→ **Activity**
From the listing below, count the lines where the string "lisovanie" occurs. Give the number, with no other words.

»»

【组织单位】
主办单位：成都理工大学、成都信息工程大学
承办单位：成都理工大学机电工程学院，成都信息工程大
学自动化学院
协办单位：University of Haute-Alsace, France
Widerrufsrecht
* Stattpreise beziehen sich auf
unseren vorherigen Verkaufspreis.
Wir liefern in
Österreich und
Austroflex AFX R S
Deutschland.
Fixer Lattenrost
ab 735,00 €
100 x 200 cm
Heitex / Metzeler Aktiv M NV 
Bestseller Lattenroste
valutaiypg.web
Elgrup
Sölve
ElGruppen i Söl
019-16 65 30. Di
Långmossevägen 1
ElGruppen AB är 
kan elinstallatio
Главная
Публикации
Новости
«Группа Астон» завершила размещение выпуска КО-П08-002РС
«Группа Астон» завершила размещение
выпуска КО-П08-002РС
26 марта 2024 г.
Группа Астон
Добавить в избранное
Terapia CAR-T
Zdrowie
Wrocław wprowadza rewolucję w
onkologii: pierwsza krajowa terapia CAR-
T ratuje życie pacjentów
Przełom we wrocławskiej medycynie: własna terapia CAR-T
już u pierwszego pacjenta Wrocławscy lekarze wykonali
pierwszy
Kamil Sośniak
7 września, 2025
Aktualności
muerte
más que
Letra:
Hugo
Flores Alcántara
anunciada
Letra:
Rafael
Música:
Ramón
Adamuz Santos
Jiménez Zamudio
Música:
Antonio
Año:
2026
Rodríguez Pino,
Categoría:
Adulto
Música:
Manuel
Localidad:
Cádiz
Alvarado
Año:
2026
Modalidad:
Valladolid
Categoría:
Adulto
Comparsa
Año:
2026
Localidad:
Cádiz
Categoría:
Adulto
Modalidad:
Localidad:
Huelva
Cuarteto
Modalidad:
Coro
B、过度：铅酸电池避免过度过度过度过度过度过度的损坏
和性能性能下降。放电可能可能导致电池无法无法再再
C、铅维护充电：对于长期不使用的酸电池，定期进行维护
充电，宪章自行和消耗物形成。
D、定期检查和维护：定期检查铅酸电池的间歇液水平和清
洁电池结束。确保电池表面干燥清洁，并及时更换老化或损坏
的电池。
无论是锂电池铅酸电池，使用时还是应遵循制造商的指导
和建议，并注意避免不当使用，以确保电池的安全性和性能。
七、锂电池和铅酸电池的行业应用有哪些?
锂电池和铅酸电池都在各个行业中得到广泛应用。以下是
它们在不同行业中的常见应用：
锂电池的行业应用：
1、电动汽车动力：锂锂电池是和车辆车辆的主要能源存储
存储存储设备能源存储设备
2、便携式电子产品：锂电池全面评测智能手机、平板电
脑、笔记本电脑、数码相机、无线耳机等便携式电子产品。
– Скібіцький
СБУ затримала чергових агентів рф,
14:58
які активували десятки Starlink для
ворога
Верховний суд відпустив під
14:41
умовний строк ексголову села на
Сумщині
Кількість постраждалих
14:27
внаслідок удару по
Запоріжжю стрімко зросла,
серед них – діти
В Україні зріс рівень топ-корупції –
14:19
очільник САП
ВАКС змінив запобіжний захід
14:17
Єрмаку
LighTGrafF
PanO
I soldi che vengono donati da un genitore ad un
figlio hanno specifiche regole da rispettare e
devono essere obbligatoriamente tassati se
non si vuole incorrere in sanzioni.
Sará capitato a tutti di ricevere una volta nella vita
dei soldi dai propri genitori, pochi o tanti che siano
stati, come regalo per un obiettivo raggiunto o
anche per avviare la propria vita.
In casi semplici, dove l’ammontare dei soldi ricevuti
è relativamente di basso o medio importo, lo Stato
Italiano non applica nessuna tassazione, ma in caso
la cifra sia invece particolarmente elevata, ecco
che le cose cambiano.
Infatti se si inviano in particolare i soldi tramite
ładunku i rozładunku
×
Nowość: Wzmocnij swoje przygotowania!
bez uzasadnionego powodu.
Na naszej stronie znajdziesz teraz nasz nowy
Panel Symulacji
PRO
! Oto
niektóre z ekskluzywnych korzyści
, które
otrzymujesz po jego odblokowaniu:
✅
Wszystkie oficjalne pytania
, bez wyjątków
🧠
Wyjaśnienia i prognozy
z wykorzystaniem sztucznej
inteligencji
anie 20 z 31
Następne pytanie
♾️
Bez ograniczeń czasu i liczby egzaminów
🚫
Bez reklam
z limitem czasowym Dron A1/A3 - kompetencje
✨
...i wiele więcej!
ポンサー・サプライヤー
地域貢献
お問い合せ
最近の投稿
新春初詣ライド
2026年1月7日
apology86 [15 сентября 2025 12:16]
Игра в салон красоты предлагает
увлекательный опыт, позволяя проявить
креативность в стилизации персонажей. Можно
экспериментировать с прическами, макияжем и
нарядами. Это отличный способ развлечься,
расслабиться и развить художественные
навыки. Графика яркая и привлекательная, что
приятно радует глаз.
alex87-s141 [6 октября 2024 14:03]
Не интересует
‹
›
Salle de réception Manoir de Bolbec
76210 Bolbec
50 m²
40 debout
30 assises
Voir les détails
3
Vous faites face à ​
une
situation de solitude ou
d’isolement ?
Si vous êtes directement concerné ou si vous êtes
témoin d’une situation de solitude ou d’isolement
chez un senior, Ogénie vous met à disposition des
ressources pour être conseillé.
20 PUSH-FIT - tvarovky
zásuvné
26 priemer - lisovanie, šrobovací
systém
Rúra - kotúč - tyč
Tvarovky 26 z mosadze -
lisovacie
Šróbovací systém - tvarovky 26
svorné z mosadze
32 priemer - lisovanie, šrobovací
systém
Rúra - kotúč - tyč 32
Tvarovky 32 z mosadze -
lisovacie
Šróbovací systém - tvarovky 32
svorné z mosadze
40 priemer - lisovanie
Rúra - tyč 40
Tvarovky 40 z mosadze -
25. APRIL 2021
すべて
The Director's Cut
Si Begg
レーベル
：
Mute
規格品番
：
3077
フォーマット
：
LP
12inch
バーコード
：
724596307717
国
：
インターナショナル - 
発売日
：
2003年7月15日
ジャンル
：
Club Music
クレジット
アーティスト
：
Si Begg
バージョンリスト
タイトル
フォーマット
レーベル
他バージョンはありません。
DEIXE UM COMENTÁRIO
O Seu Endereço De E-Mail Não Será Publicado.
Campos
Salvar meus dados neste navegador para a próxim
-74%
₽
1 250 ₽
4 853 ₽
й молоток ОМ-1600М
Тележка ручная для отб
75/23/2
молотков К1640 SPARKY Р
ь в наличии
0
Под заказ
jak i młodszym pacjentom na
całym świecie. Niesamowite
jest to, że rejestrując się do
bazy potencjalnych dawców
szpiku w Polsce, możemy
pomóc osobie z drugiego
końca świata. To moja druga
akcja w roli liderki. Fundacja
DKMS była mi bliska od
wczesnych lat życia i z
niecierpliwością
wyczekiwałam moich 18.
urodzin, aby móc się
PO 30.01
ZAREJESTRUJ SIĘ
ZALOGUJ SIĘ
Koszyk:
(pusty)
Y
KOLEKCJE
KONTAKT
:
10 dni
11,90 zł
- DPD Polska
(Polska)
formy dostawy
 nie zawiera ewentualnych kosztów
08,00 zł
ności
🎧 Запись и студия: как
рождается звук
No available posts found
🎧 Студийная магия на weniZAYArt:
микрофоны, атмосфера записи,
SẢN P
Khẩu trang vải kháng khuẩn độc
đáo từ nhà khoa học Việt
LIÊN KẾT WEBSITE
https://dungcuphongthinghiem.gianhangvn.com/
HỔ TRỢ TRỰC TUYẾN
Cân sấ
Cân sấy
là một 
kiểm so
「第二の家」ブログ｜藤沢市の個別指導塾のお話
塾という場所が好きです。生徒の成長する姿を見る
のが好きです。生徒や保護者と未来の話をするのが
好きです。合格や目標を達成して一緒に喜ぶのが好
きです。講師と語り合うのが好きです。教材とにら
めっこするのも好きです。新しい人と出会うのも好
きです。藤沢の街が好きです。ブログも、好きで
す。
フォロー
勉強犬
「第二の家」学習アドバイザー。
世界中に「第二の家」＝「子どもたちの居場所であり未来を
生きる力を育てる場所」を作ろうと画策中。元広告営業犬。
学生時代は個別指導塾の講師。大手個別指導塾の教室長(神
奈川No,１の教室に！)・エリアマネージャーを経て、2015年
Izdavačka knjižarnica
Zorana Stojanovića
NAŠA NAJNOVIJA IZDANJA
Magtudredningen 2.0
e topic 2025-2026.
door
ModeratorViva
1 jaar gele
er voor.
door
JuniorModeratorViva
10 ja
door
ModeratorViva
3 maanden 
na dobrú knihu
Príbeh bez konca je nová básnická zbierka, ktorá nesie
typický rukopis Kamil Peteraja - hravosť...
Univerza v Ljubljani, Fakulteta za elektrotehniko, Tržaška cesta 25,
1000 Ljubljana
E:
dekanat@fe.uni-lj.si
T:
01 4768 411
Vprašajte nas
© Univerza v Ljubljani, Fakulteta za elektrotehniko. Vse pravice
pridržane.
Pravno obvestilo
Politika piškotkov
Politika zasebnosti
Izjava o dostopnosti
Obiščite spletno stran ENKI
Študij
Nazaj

««

→ **Solution for this problem**
3